It takes a lot of confidence to be this ridiculous.
I had been looking forward to this night for a very long time. Having stolen my heart for good when she dropped ‘Two Weeks’, ‘Video Girl’ and her LP1, I was certain seeing Twigs live would be one of the highlights of my 2015. I even chose to attend her show over D’Angelo for all my sins. So, to report that it was one of the most frustrating shows I have ever been to is truly… tragic.
Doors opened at 7 pm and we were not informed that there would be no support act. In her defence, FKA Twigs hit the stage pretty much at 9 pm but by this time we, her fans, had already been killing time for the past two hours in a very packed Roundhouse, with no space at the bar, and no choice to leave and re-enter the venue. I killed lots of time looking at beautiful merch and pre-ordering limited edition bomber jackets that were not available for sale just yet, and soaking in the wonderful illustrations on the posters on display. For sure though, technology absolutely ruined the experience for me – phones being waved in the air by tall people meant that so many of us simply could not see and with the amount of emphasis put on the visual delight of this particular musical offering, not being able to see was the final nail in the coffin. When we could see the stage – those of us who thought standing tickets would be a good idea – it was ironically because of glimpses caught on other people’s mobile phones and iPads. Twigs spent a lot of time writhing on the floor. ON THE FLOOR. I mean…

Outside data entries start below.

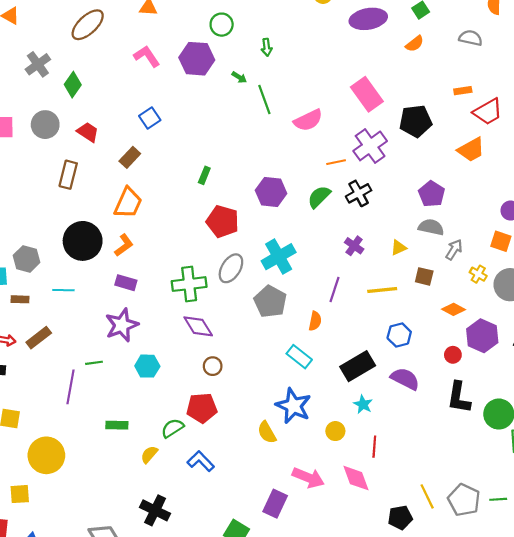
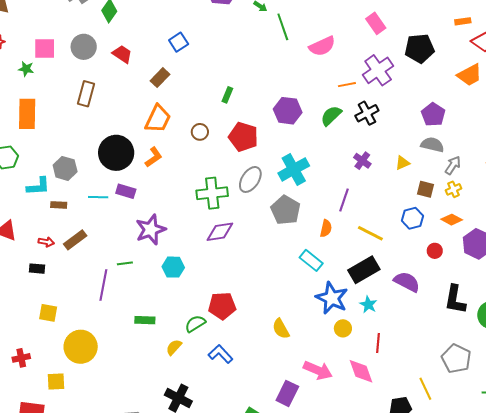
pink rectangle: (367, 94) -> (376, 23), size x0.7
brown rectangle: (68, 175) -> (86, 94), moved
yellow cross: (478, 274) -> (454, 189), moved, turned 35
purple rectangle: (126, 283) -> (126, 191), moved
yellow line: (382, 290) -> (370, 233), moved, turned 32
purple diamond: (198, 326) -> (220, 232), turned -68
blue hexagon: (399, 335) -> (412, 218), moved
red circle: (453, 355) -> (435, 251), moved
brown circle: (213, 366) -> (200, 132), moved
blue star: (293, 406) -> (332, 298), moved
gray pentagon: (464, 500) -> (456, 359), moved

The stage was beautiful. The McQueen costumes were beautiful. She was stunning and her voice, to me, sounded as wonderfully ethereal and otherworldly live as it does on a studio produced album so she didn’t let me down there. And indeed, what a feat it must have been to sing and move so much and in the way she did. It struck me that either dance was her first love and music second, or that both art forms were so intertwined it was not fair to call this a music concert (*waits for people to say “you just don’t get her genius” or something equally as conceited*). With that in mind, and with all the attention to detail that was put into making the stage beautiful, creating spectacular dance routines, and theatrics, it would have been better if Twigs had given us this offering at a smaller table. A banquet indeed and a visual feast, it was simply lost in the space. The stage was too big and although the show was sold out – bodies everywhere – Twigs herself did not quite have the stage presence to carry it all.
Most of us were frustrated before the night had ended and people did start to leave. My friends and I were on our way out when the music stopped and we heard a tiny, sweet, vulnerable voice call for our attention. That was the first time I realised that I had actually never heard FKA Twigs speak before. Imagine.
Just as I was mulling over the disappointment of what I’d just experienced and how things could have been improved, as if reading my mind and tending directly to my gripes, she explained that not long ago she used to perform at Proud Galleries across the road and that to be in such a huge space was a personal triumph for her – a personal achievement.
And fair enough.
Twigs is extremely dedicated to visual arts. She is totally dedicated to her art. You could tell she put her soul into the entire show and I appreciate that. In fact, that is why it was so disappointing that the logistics just didn’t make sense.
Perhaps we would have benefited from screens being put up in the Main Space, then we could appreciate the floor writhing as much as Twigs loved doing it. Interestingly, she didn’t perform the vast majority of her songs in full. Extracts and snippets of the old were fused with the new, which made it even harder to focus.
Yes, FKA Twigs doesn’t drop the type of stuff you could sing along to anyway, but there were moments during the show where I was dangerously close to… dare I say it… boredom.
As Alice Vincent at The Telegraph concluded:
“…she [Twigs] was too often strangled by her own elaborate stagecraft, her otherworldly features bleached out by cannons of light.
“But Twigs’s ambition should be applauded, regardless of the consistency of its realisation. This show was paean not to her voice, but to the entirety of her musical vision. With it, she proved she has much to come – even if she has yet to acquire the stage presence to shoulder it.”
And I guess I couldn’t agree with her more.
For effort and guts I’d give Talilah Debrett-Barnett 5/5. She herself was top draw.
But for the frustrating overall experience, impracticality of the venue, the lack of engagement with the audience, and the skewed emphasis on theatrics (which would have been okay if it was a smaller and more intimate space), I, with a heavy heart have to give FKA Twigs’ headline show at Roundhouse, Camden a measly 2/5.